To: KLP who wrote (113027)5/8/2005 5:22:16 PM
From: gamesmistress  Read Replies (1) | Respond to of 793957
 
James Lileks: What does mom want?
James Lileks, Star Tribune
May 8, 2005 LIL0508

I've been watching a lot of classic gangster movies lately, and they all have the same archetype: Ma. She sits at home and wrings her hands, hoping that Sonny / Rico / the Kid / Killer Malloy will call soon, because he's a good boy. They only call him "Killer" because people keep walking in front of his bullets, I'm sure.

The basic Ma is about 5 feet tall, 4 feet wide, made entirely of potatoes, and topped with a dusty bun of gray hair. She spends her life between the kitchen, where she's-a makin' the pie-a the way you-a like-a, and the parlor, where she cries. The most notable thing about Ma: Either she had her boy at the age of 50, or hard-luck life has aged her so fast that she went directly from dewy maidenhood to post-menopausal frumptitude without pause.

That was the idea of motherhood in the Olden Days: someone soft and cooing, ancient, sedentary, worried, and built like a bank vault.

This changed after World War II, when the popular idea of Ma got a glamour upgrade. Now we had Mother, who vacuum-cleaned in pearls and high heels. The '60s gave us chirpy-birds like Florence Henderson of "The Brady Bunch" -- she seemed less a mother than a robotic maternal surrogate that NASA was testing; for all we know she spent the afternoons in a regeneration booth in the basement, charging up.

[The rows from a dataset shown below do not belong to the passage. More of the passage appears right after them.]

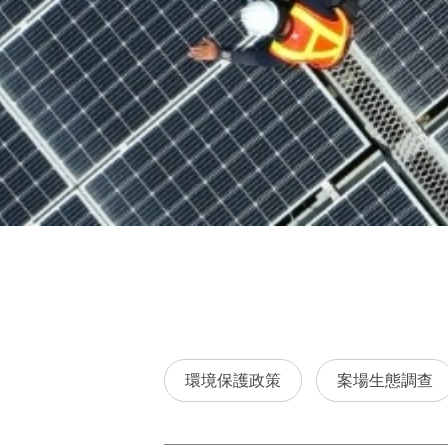
環境保護政策
案場生態調查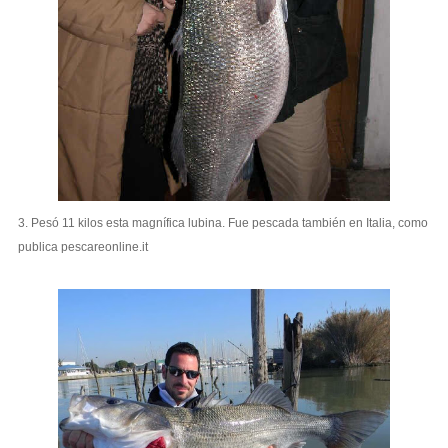
3. Pesó 11 kilos esta magnífica lubina. Fue pescada también en Italia, como
publica pescareonline.it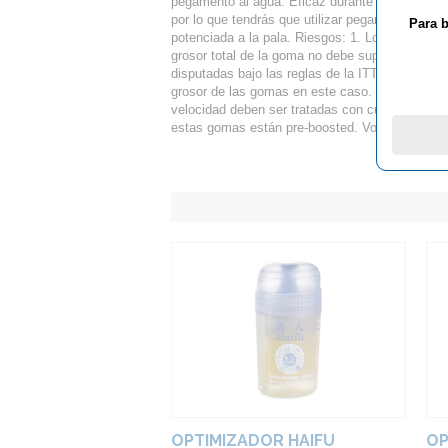
pegamento al agua. Eficaz durante 4 a 8 seman
por lo que tendrás que utilizar pegamento de te
Para b
potenciada a la pala. Riesgos: 1. Los boosters
grosor total de la goma no debe superar los 4,
disputadas bajo las reglas de la ITTF. Es respo
grosor de las gomas en este caso. 2. Las goma
velocidad deben ser tratadas con cuidado y se 
estas gomas están pre-boosted. Volumen: 60ml
OPTIMIZADOR HAIFU
OP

"All in the Family" had a pure old-style Ma in the form of Edith Bunker, albeit a rather jumped-up jittery version, but the '70s mostly saw Plucky Spunky Moms raising feisty kids against the odds. The '80s: SuperMoms. The '90s: Don't know; I stopped watching TV around then, except for "The X-Files." To me, the archetype was single moms having alien babies, but that may not square with reality. (We'll know in 20 years when they start assuming positions of authority.)

From what I read now, the current archetype for the modern U.S. mom is the Desperate Overachieving Brood-Wrangler who quizzes her kids with Spanish-language flash cards with one hand while making paella with the other, and has a Swiffer sheet between her toes so she can get some dusting done while getting the kids ready for water-ballet class -- oh, and don't forget to play the "Stage Lighting for Opera Made Easy" tape on the way to the "Y," for the unborn baby.

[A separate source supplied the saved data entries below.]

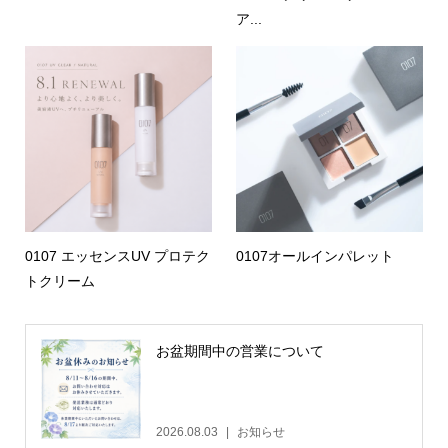
ア...
0107 エッセンスUV プロテク
0107オールインパレット
トクリーム
お盆期間中の営業について
2026.08.03
お知らせ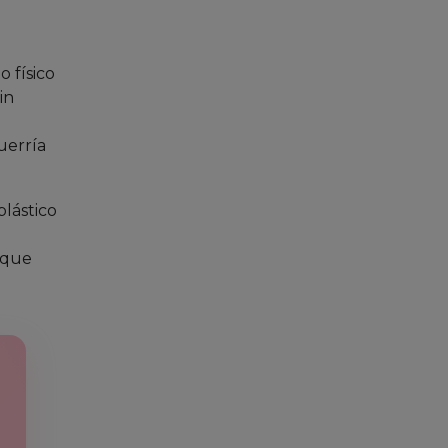
 físico
in
n
uerría
plástico
 que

Oh, if only your husband helped out. The other night you dreamed he did the laundry, and it was wonderful. Of course, he didn't separate the whites from the bright colors, and he used the WARM temp. No, the soap goes in afterwards, hon -- what are you doing? The Bounce sheet goes in the dryer, not the washer. Oh, what's the point, I'll do it.

You woke and glared at him for a while. Look at him. Dreaming of a hamburger, no doubt. In a spaceship. Launched from Cape Hooters.

Brute.

While I'm sure this archetype exists, just as the others did, I think the number of moms who live in this sort of pampered hell are few, and most inhabitants of the demographic have chosen to live there.

(Before you send the angry letters: I am the Mon-Fri on-deck parent in our family; I get Child ready for her day, take her to school, choir, swimming, archery, etc., and I do the meals and cleaning and put up the preserves and slop the hogs, so back off, sister.)

Most moms love modern momhood for its opportunities and joys, and the idea that they all exist in a state of weary despair does them a disservice. So what to give these marvelous women for their day?

Why, a DIA technology DVD Dream System DAV-LF1 system from Sony, of course. At least that's what the ad insert in last Sunday's paper suggested. The circular had all sorts of interesting gadgets for moms -- most of which, I suspect, appeal more to toy-hungry dads itching for wireless surround-sound systems.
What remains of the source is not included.